Segment Open

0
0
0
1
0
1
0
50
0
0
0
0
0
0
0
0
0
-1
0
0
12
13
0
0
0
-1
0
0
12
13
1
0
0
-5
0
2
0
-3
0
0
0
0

Segment Closed

__Task requirements__. Would you reproduce the full listing without changing a single word?

__Written answer__.
0
0
0
1
0
1
0
50
0
0
0
0
0
0
0
0
0
-1
0
0
12
13
0
0
0
-1
0
0
12
13
1
0
0
-5
0
2
0
-3
0
0
0
0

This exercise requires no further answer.